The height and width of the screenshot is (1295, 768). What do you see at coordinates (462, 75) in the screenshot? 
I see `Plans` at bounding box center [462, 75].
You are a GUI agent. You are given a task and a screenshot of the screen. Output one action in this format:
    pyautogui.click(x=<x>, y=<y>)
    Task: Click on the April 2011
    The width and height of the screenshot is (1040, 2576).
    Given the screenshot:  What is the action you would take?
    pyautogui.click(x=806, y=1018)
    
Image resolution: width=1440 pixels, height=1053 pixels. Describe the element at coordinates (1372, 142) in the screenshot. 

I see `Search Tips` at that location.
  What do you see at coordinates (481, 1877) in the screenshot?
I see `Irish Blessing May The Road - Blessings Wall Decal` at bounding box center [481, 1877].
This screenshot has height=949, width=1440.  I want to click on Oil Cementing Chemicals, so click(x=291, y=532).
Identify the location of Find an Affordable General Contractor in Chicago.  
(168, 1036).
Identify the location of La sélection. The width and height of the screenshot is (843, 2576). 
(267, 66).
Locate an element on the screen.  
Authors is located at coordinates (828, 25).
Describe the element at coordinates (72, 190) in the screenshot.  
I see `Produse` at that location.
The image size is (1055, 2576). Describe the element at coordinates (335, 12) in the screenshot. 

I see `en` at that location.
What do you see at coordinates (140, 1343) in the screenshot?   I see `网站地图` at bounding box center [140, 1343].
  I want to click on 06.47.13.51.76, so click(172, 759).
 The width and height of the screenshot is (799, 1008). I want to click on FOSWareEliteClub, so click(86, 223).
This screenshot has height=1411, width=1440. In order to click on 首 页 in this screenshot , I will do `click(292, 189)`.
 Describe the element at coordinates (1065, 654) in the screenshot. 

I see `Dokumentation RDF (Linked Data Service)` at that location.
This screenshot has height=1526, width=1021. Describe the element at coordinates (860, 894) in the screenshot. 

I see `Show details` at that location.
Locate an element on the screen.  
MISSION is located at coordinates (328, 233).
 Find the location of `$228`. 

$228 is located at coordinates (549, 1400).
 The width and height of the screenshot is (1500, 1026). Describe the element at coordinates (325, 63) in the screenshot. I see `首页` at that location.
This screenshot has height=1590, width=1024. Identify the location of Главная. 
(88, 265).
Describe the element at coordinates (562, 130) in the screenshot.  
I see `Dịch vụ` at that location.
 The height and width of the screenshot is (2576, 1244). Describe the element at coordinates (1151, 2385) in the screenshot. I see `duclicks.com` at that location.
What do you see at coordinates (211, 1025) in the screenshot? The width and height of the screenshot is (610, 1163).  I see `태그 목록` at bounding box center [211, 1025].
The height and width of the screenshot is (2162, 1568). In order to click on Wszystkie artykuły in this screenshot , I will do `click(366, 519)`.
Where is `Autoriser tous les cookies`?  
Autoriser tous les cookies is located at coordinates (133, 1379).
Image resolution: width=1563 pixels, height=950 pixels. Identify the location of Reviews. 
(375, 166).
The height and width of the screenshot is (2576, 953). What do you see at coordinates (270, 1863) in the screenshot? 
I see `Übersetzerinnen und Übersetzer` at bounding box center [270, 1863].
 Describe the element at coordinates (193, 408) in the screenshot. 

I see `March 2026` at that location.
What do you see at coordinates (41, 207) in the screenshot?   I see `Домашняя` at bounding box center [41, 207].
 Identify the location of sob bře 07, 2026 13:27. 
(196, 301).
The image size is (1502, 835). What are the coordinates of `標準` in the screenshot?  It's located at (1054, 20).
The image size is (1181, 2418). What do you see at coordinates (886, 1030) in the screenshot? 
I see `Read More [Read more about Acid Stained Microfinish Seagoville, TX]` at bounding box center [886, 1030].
========================================================================
DESCRIPTION OF THE TASK → From the material above, determine how many lines hold the string "order"; give the number without comment.

ANSWER TO THE EXERCISE → 2